Un casino. Un parc d'attractions. Des studios de télévision. Des hôtels de luxe. Jusqu'à samedi, Media City, en banlieue du Caire, semblait à des années-lumière de la crise politique qui secoue l'Égypte.

Mais voilà que ce week-end, des centaines de partisans d'organisations islamistes et salafistes ont pris d'assaut ce haut lieu du cinéma et de la télévision. Devant les portes des studios, ils ont dressé des tentes, étalé des couvertures et des tapis de prière.

Leur objectif: se faire entendre. Et demander aux chaînes télévisuelles de leur donner leur juste place sur les ondes.

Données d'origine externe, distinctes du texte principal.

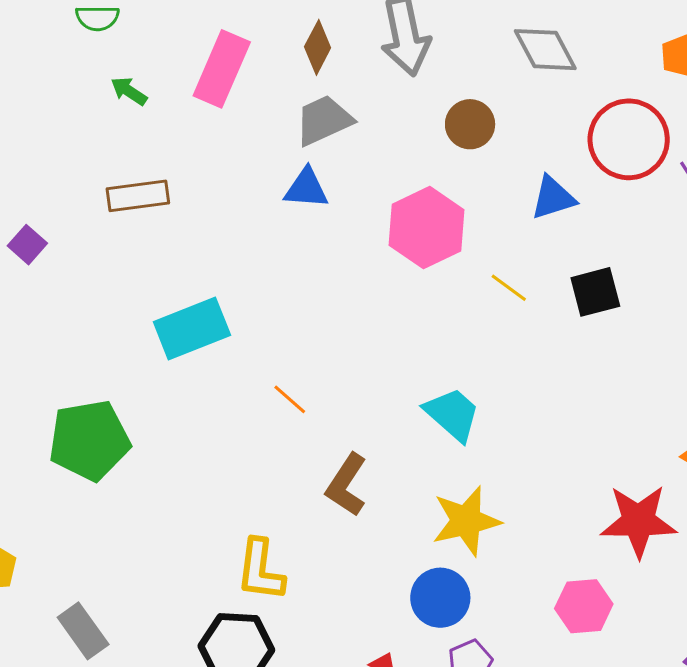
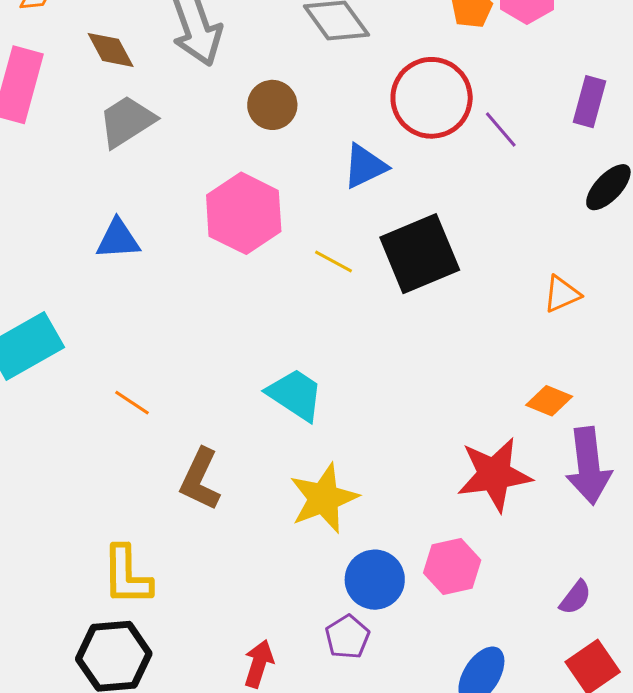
brown diamond: (318, 47) -> (111, 50), turned -48
blue triangle: (306, 188) -> (118, 239), moved
black square: (595, 292) -> (420, 254), size x1.5
blue circle: (440, 598) -> (375, 580), moved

«Aux élections, plus de 51% des Égyptiens ont voté pour Mohamed Morsi, ancien dirigeant des Frères musulmans. Comment se fait-il alors que la seule voix que nous entendons dans les médias est celle de l'opposition? Il faut que tout le monde sache qu'il y a deux options en Égypte. Il y a seulement une chaîne qui diffuse nos leaders», se désole le Dr Medhat Tawfiq, en marge d'une bruyante manifestation. La plupart des manifestants, tout comme le Dr Tawfiq, portent une longue barbe.

Tension palpable

En arrière-plan, les «Allah Akbar» (Allah est grand) montent vers le ciel. Ici, pas d'insultes proférées contre le président du pays, mais plutôt des éloges. «Oh! Notre bon président purifie l'Égypte», entend-on entre deux professions de foi à l'islam. «Islam, nous te protégerons de tout. Même avec notre sang».

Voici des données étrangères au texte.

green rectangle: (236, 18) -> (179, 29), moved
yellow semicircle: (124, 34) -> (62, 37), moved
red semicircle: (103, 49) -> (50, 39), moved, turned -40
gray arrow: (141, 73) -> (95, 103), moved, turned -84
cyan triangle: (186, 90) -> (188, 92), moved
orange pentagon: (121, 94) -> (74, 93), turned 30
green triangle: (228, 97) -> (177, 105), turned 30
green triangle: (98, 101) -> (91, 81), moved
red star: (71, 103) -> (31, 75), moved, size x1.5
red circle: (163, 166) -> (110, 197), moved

Parmi les protestataires, le projet de constitution qui fera l'objet d'un référendum, rejeté par l'opposition, fait l'unanimité. Surtout l'article qui confirme la place prépondérante de la loi islamique, la charia, dans le nouveau régime.

«C'est normal de ne pas être dirigé par des lois chrétiennes dans un pays qui a une population musulmane à 90%», plaide Mohamed Abdelazim, Cairote de 27 ans qui participe au «sit-in» des islamistes devant la station de télévision depuis le début.

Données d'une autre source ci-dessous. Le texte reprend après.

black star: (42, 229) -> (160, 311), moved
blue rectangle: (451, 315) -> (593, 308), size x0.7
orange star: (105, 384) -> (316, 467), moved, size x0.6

En manifestant devant Media City, à plus d'une heure de voiture du palais présidentiel, les islamistes respectent les directives des Frères musulmans, qui leur ont demandé de ne pas se confronter aux manifestants de l'opposition.

Néanmoins, la tension reste palpable. Les protestataires islamistes ont promis de s'en prendre à Media City si le camp rival s'en prend à nouveau au palais présidentiel.

Hier, lors de notre passage à Media City, nous avons été témoins d'une scène qui en disait long sur les divisions profondes qui balafrent la société égyptienne post-Moubarak. Une femme qui sortait de Media City a roulé à toute allure au milieu des manifestants, passant tout près d'en blesser plusieurs. Les manifestants ont intercepté la voiture et, à coup de bâtons apparus d'un peu partout dans le campement, ont violemment cassé les fenêtres de la voiture. Lors du départ de La Presse, des ambulances se dirigeaient vers la scène.